Double dips and external shocks
The media is filled with concerns about a “double dip,” or that the economic recovery will stall out after only a few quarters of growth. Our analysis is based on annual data, so brief spurts of growth bracketed by output declines might be smoothed away in yearly observations. But a more general pattern, often applied to Japan’s experience in the late 1990s (which actually stretches the window to encompass the 5th and 6th year after the crisis), is documented in Table 2. Of the 15 post World War II episodes examined, nearly one half of these (seven episodes) involved a broadly-defined double dip.

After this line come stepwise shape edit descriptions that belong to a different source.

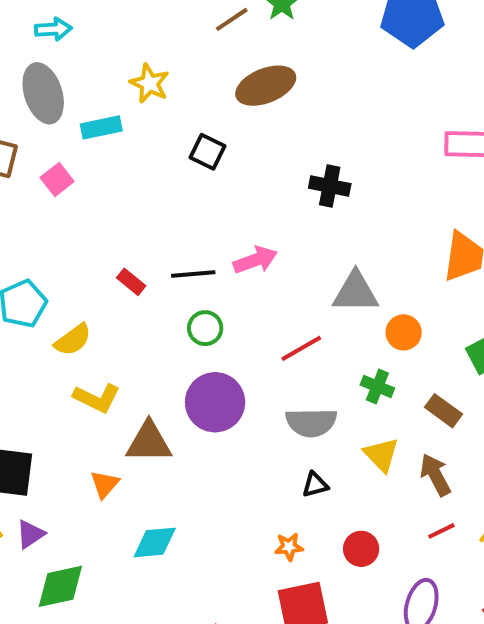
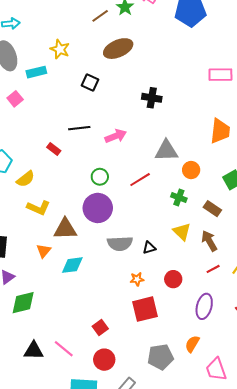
black line: (193, 274) -> (79, 128), moved
green circle: (205, 328) -> (100, 177), moved
gray semicircle: (311, 422) -> (120, 244), moved
cyan diamond: (155, 542) -> (72, 265), moved

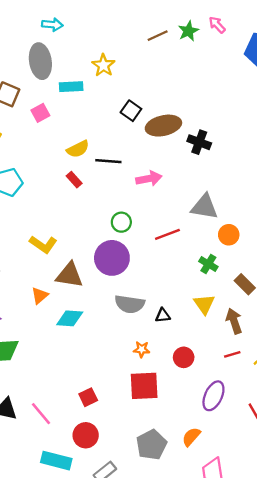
brown ellipse: (118, 49) -> (163, 126), moved
yellow semicircle: (25, 179) -> (78, 149), moved
gray pentagon: (160, 357) -> (151, 445), turned -30

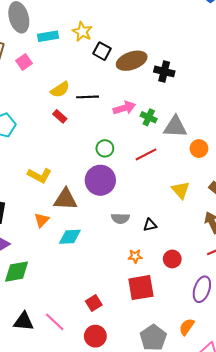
yellow star: (103, 65) -> (82, 32), moved
green cross: (208, 264) -> (149, 117), moved
gray semicircle: (130, 304) -> (120, 218), size x0.7
yellow triangle: (204, 304) -> (181, 190), moved

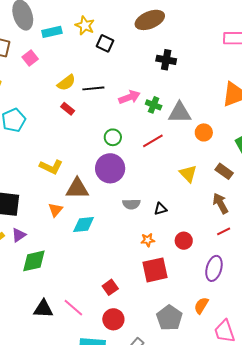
brown ellipse: (132, 61) -> (150, 20), moved

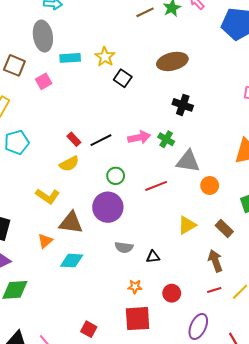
yellow semicircle: (66, 83) -> (69, 164), moved
black line: (93, 88) -> (101, 140), moved, turned -30
green cross: (154, 105) -> (166, 139), moved
yellow triangle: (188, 174) -> (187, 225), turned 36
red square: (110, 287) -> (89, 329), turned -35

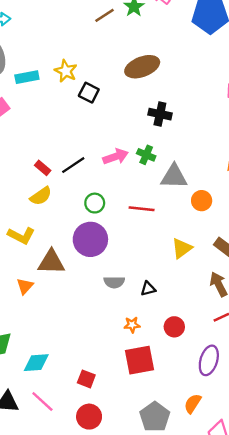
red line: (156, 186) -> (142, 209), turned 35
cyan diamond: (72, 261) -> (36, 363), moved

As shown in Table 2, growth rates often became negative once more after the crisis. The magnitude of the slowdown (measured as the highest post-crisis growth rate less the lowest recorded subsequently) also provides a sense of the loss of momentum. These post-crisis downturns help explain why growth rates are significantly lower and unemployment rates higher in the decade after the crisis and why these results are not driven by weak economic performance that is common in the vicinity of the crisis.
Concluding observations
In our recent paper we document in the private sector what Reinhart and Rogoff (2009) document in the public sector, namely that that the years following severe financial crises are characterised by high levels of debt and leveraging. This observation is essential in understanding why these financially frail economies are particularly vulnerable to adverse shocks, whether or not they emanate from the demand and supply factors discussed in our paper. A drag on spending might owe to mistakes in domestic policies or hysteresis effects of the crisis. But the list of event in Table 2 suggests that there is an important role for plain “bad luck,” originating in exogenous events or external developments that strike at a time when the economy remains highly vulnerable.
Reinhart and Reinhart (2010) was prepared for the Federal Reserve Bank of Kansas City Jackson Hole Symposium, Macroeconomic Challenges: The Decade Ahead, August 26-28, 2010
References
Kaminsky, Graciela L and Carmen M Reinhart (2001), “Bank Lending and Contagion: Evidence From the Asian Crisis”, in Takatoshi Ito and Anne Krueger (eds.), Regional and Global Capital Flows: Macroeconomic Causes and Consequences, University of Chicago Press for the NBER:73-99.
Reinhart, Carmen M and Vincent R Reinhart (2010), “After the Fall”, NBER Working Paper 16334, forthcoming in Federal Reserve Bank of Kansas City Economic Policy Symposium Volume, Macroeconomic Challenges: The Decade Ahead at Jackson Hole, Wyoming, on August 26-28, 2010.
Reinhart, Carmen M and Kenneth S Rogoff (2009), This Time is Different: Eight Centuries of Financial Folly, Princeton Press.